A Diagnostic Method for Detecting Frontal Boundaries and Structures

As the National Oceanic and Atmospheric Administration (NOAA) transitions from the operational Global Forecasting System (GFS) Global Spectral Model (GSM) to the Finite Volume Cubed Sphere dynamical core (FV3), detailed analyses of how well the new dynamical core handles the larger scale dynamics under different combinations of physics will be essential in crafting the the FV3 into a model that consistently outperforms the operational GFS. Recent evaluations of the geopotential height Anomaly Correlation Coefficient at 500-mb from the Model Evaluation Group place the FV3 performance at nearly the same level as the operational GFS, both for short-term and medium-range forecasting (e.g. GFS-0.871 and FV3-0.876 at day 5 between March and June of 2018). Although viewed as reassuring, more rigorous and careful analyses will be essential in order for the FV3 to consistently outperform the GFS and become widely accepted as the new forecasting standard. Some approaches that could lead to the improvement of the FV3 include, but are not limited to, modifications in the data assimilation system, the evaluation of physics through the single column model utility, quick-view utilities comparing models and model performance for different physics combinations, and the creation of diagnostic tools that peer into the characteristics and structure of different weather and meteorological phenomenon. The work that is presented here features a front detection algorithm created with Python and demonstrates a case highlighting 1) the 3-D structure of a front, 2) the relationship between a cold front and low-level jet (LLJ) ahead of the front, 3) an analysis of moisture transport about the LLJ, and 4) regions of forced convection ahead of the front. The intent of this work is to show the utility of this tool as a way to evaluate the spatiotemporal characteristics of a front (whether a cold front or dryline), and to show the potential of its use in evaluating the formation of clouds and precipitation for diagnostic purposes.

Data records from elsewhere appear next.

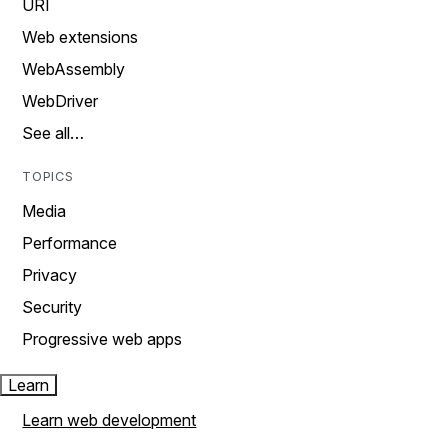
URI
Web extensions
WebAssembly
WebDriver
See all…
TOPICS
Media
Performance
Privacy
Security
Progressive web apps
Learn
Learn web development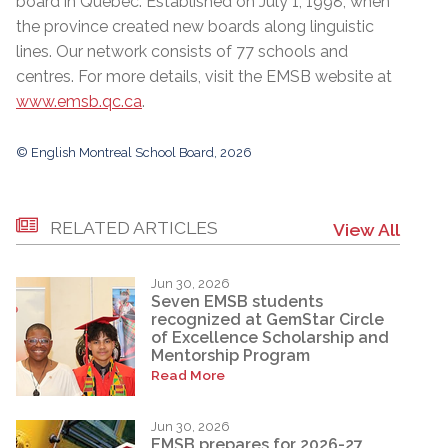
board in Quebec. Established on July 1, 1998, when
the province created new boards along linguistic
lines. Our network consists of 77 schools and
centres. For more details, visit the EMSB website at
www.emsb.qc.ca
.
© English Montreal School Board, 2026
RELATED ARTICLES
View All
Jun 30, 2026
Seven EMSB students
recognized at GemStar Circle
of Excellence Scholarship and
Mentorship Program
Read More
Jun 30, 2026
EMSB prepares for 2026-27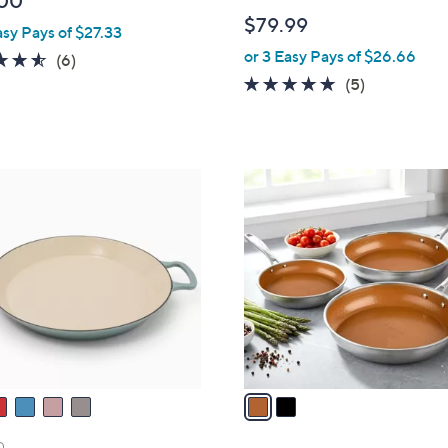
00
l
$79.99
asy Pays of $27.33
e
or 3 Easy Pays of $26.66
4.5
6
(6)
of
Reviews
4.8
5
(5)
5
of
Reviews
Stars
5
Stars
2
C
o
l
o
r
s
A
v
a
i
l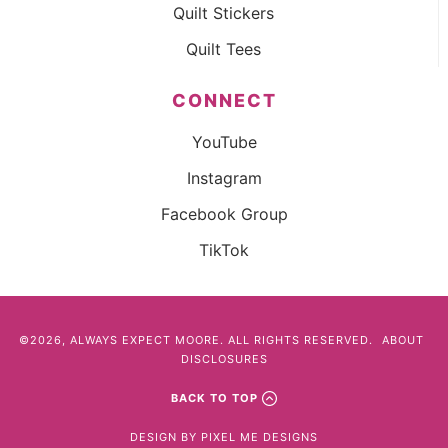
Quilt Stickers
Quilt Tees
CONNECT
YouTube
Instagram
Facebook Group
TikTok
©2026, ALWAYS EXPECT MOORE. ALL RIGHTS RESERVED.
ABOUT
DISCLOSURES
BACK TO TOP
DESIGN BY
PIXEL ME DESIGNS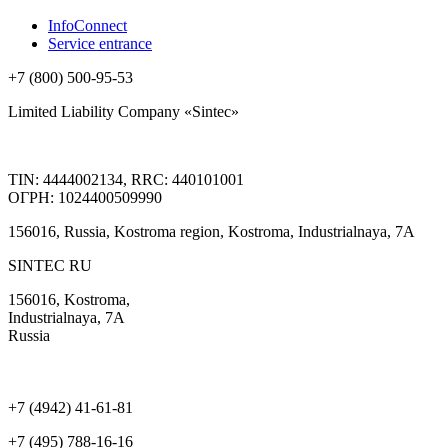
InfoConnect
Service entrance
+7 (800) 500-95-53
Limited Liability Company «Sintec»
TIN: 4444002134, RRC: 440101001
ОГРН: 1024400509990
156016, Russia, Kostroma region, Kostroma, Industrialnaya, 7А
SINTEC RU
156016, Kostroma,
Industrialnaya, 7А
Russia
+7 (4942) 41-61-81
+7 (495) 788-16-16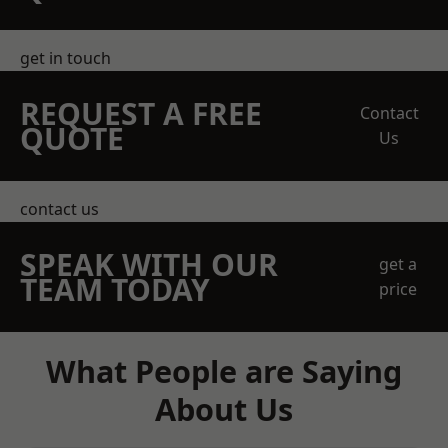
get in touch
REQUEST A FREE
Contact
QUOTE
Us
contact us
SPEAK WITH OUR
get a
TEAM TODAY
price
What People are Saying
About Us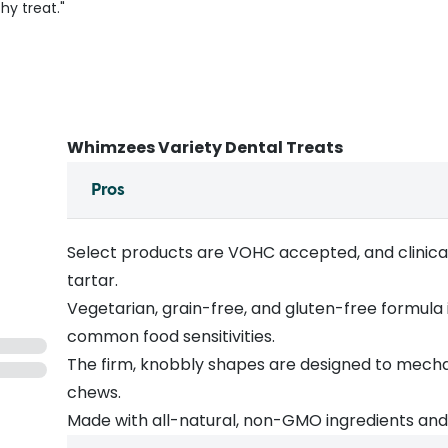
hy treat."
Whimzees Variety Dental Treats
Pros
Select products are VOHC accepted, and clinica
tartar.
Vegetarian, grain-free, and gluten-free formula 
common food sensitivities.
The firm, knobbly shapes are designed to mecha
chews.
Made with all-natural, non-GMO ingredients and no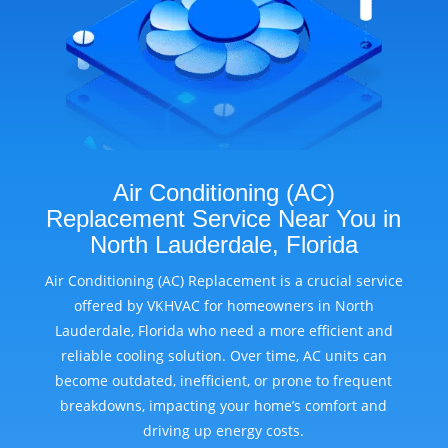
Air Conditioning (AC)
Replacement Service Near You in
North Lauderdale, Florida
Air Conditioning (AC) Replacement is a crucial service
offered by VKHVAC for homeowners in North
Lauderdale, Florida who need a more efficient and
reliable cooling solution. Over time, AC units can
become outdated, inefficient, or prone to frequent
breakdowns, impacting your home’s comfort and
driving up energy costs.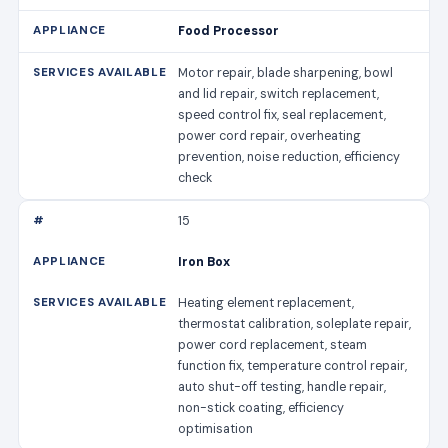
Food Processor
Motor repair, blade sharpening, bowl
and lid repair, switch replacement,
speed control fix, seal replacement,
power cord repair, overheating
prevention, noise reduction, efficiency
check
15
Iron Box
Heating element replacement,
thermostat calibration, soleplate repair,
power cord replacement, steam
function fix, temperature control repair,
auto shut-off testing, handle repair,
non-stick coating, efficiency
optimisation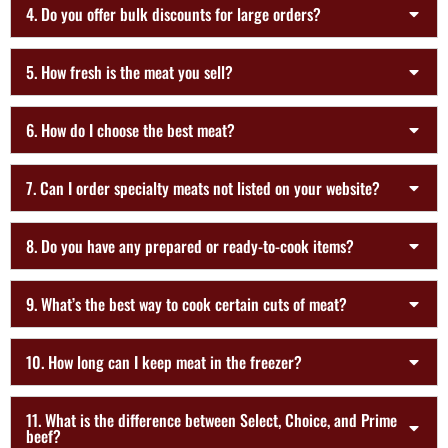
4. Do you offer bulk discounts for large orders?
5. How fresh is the meat you sell?
6. How do I choose the best meat?
7. Can I order specialty meats not listed on your website?
8. Do you have any prepared or ready-to-cook items?
9. What’s the best way to cook certain cuts of meat?
10. How long can I keep meat in the freezer?
11. What is the difference between Select, Choice, and Prime
beef?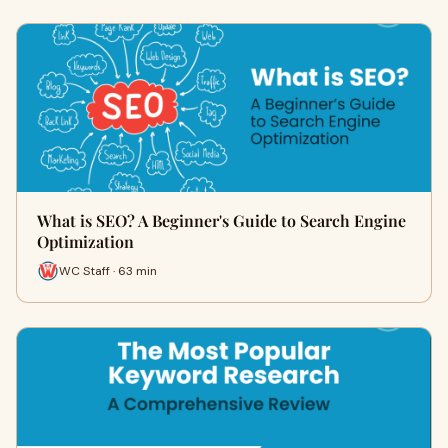
What is SEO? A Beginner's Guide to Search Engine
Optimization
WC Staff · 63 min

The front detection algorithm, which has been adapted for detecting both cold fronts and drylines over CONUS, utilizes both the vertically integrated potential temperature gradient and integrated water vapor (cold front) or dew point temperature gradient (dryline) at each latitude as a way to determine the location of a front. From there a proximity analysis is conducted to determine the highest concentration of points, or where there is a consistently large thermal gradient being reported during the execution of the algorithm. Spatial limitations of the front are included by evaluating which point has the lowest report of sea-level pressure according the model (northern limit), and an arbitrary cut-off point of 30N at the southern extent. For instances where more than one front is present over CONUS, the algorithm determines the number of geographical points where the thermal gradient is largest at a particular latitude, identifies the central location of those groupings, and then performs an area delimited recalculation of the thermal gradient to pick out the number of identifiable fronts present over CONUS. The delimited area is dependent upon the separation distance between neighboring fronts, where a final optimization is made to ensure that only neighboring points along the frontal axis are being selected. Calculations of the angle perpendicular to the frontal axis are made where transects are drawn through the front in order to create cross sections for enhanced visualizations.

The example presented uses a combination of fields such as specific humidity, vertical and ageostrophic wind, potential temperature, the zonal and meridional wind, the 0-degC isotherm, sea-level pressure, precipitable water, and the cloud mixing ratio. Evaluations of various transects along the front show the importance of the ageostrophic circulation as a feedback mechanism in reinforcing the thermal structure of the front, namely the tilting/torqueing of the frontal boundary; the response of low-level winds as a result of a strengthening gradient northward along the axis of the front; the convergence moisture and moist convection ahead of the front; and localized convective episodes along the LLJ axis. Other interesting features related to moist transport are evident behind the surface front with transport occurring above the 0-degC line, and the local modification of the thermal structure as a result of both the presence of moisture and the transition of phase from water to ice. A final analysis is conducted along the LLJ axis with the axis automatically selected by identifying where the strongest low-level winds are located ahead of the front. Results along the LLJ show a substantial drop in sea-level pressure, with localized pressure minima corresponding to regions of enhanced vertical motion, localized convection, and large cloud water mixing ratios extending toward the upper troposphere. It is suspected that variations in the ageostropic circulation are in part responsible to the convective variability ahead of the front as it acts to modify the vertical behavior of the front and accelerate the near surface front. Future analyses with this diagnostic algorithm include the evaluation of potential vorticity along the frontal boundary, the evolution of fronts using different combinations of physics and how that impacts the spatiotemporal evolution, as well as the inclusion of severe weather metrics to understand how the potential for severe convective episodes are either enhanced or suppressed.